44 Pekerja Migran Asal Pamekasan Isolasi Covid-19 di Asrama Haji Sukolilo

Oleh Liputan6.com pada 30 Apr 2021, 06:19 WIB
Diperbarui 30 Apr 2021, 06:19 WIB
Cara Indramayu Hadapi Pekerja Migran Mudik Ditengah Covid-19
Perbesar
Ilustrasi kepulangan TKI

Liputan6.com, Surabaya - Sebanyak 44 orang pekerja migran Indonesia (PMI) asal Pamekasan, Madura, yang baru tiba dari tempat kerjanya di luar negeri, kini menjalani isolasi di Asrama Haji Sukolilo Surabaya.

"Pekerja migran Indonesia itu diisolasi di Surabaya selama dua hari, dan setelah itu, akan menjalani isolasi lanjutan di Kabupaten Pamekasan selama tiga hari," kata Kepala Bidang (Kabid) Pencegahan dan Pengendalian Penyakit Dinas Kesehatan Kabupaten Pamekasan Nanang Suyanto di Pamekasan, Kamis (29/4/2021) seperti dikutip dari Antara.

Pekerja migran itu berasal dari sejumlah kecamatan di Kabupaten Pamekasan, atara lain dari Kecamatan Batumarmar, Pasean, Waru dan Palengaan.

Dinkes Pamekasan saat ini tengah berkoordinasi dengan tim Satgas COVID-19 setempat guna menyambut kedatangan pekerja migran itu di Kabupaten Pamekasan setelah selesai menjalani isolasi di Surabaya.

"Isolasi di Surabaya itu sebagai pendataan dari semua pekerja migran dari sejumlah kabupaten/kota di Jawa Timur," katanya.

Sebanyak 44 orang pekerja migran yang menjalani isolasi itu merupakan sebagian dari total 404 orang pekerja migran yang tiba di Bandara Internasional Juanda, dari sejumlah negara yang kini menjalani isolasi di Asrama Haji Sukolilo, Surabaya.

"Kalau dari Pamekasan ini, dari informasi yang disampaikan Pemprov Jatim kepada kami, umumnya merupakan pekerja migran Indonesia yang bekerja di Malaysia dan Singapura," katanya.
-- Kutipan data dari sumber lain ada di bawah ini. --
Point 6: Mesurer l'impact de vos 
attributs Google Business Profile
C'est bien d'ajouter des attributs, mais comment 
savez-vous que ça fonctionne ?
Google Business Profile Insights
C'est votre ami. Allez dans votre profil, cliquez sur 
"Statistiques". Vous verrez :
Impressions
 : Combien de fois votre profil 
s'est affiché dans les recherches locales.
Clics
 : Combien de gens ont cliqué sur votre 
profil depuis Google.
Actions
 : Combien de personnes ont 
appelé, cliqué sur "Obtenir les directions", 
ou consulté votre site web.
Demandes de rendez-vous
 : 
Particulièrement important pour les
Scroll down untuk melanjutkan membaca

Lanjut Isolasi di Rumah

Sementara itu, lokasi isolasi bagi pekerja migran yang pulang dari Malaysia dan Singapura itu akan ditempatkan di Islamic Center Pamekasan.
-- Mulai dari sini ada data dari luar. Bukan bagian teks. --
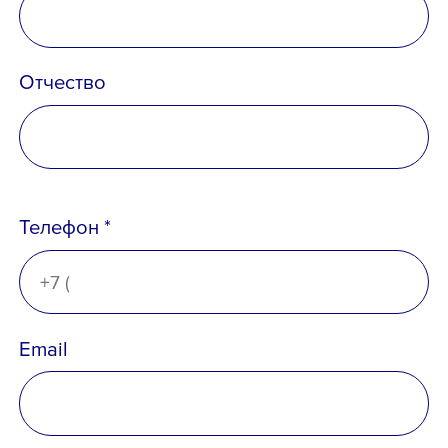
Телефон *
Отчество
Email *
Телефон *
Вопрос *
Email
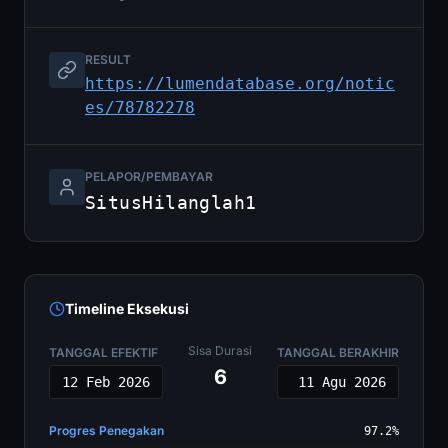
RESULT
https://lumendatabase.org/notic
es/78782278
PELAPOR/PEMBAYAR
SitusHilanglah1
Timeline Eksekusi
Sisa Durasi
TANGGAL EFEKTIF
TANGGAL BERAKHIR
6
12 Feb 2026
11 Agu 2026
Progres Penegakan
97.2%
"Di hari terakhir akan dilakukan tes usap, dan apabila ada yang positif, maka langsung diisolasi di RSUD Pamekasan," katanya.

Jika negatif, maka petugas akan meminta mereka isolasi mandiri di rumahnya masing-masing selama 14 hari, dan akan dipantau selama waktu yang telah ditentukan itu, demikian Nanang Suyanto.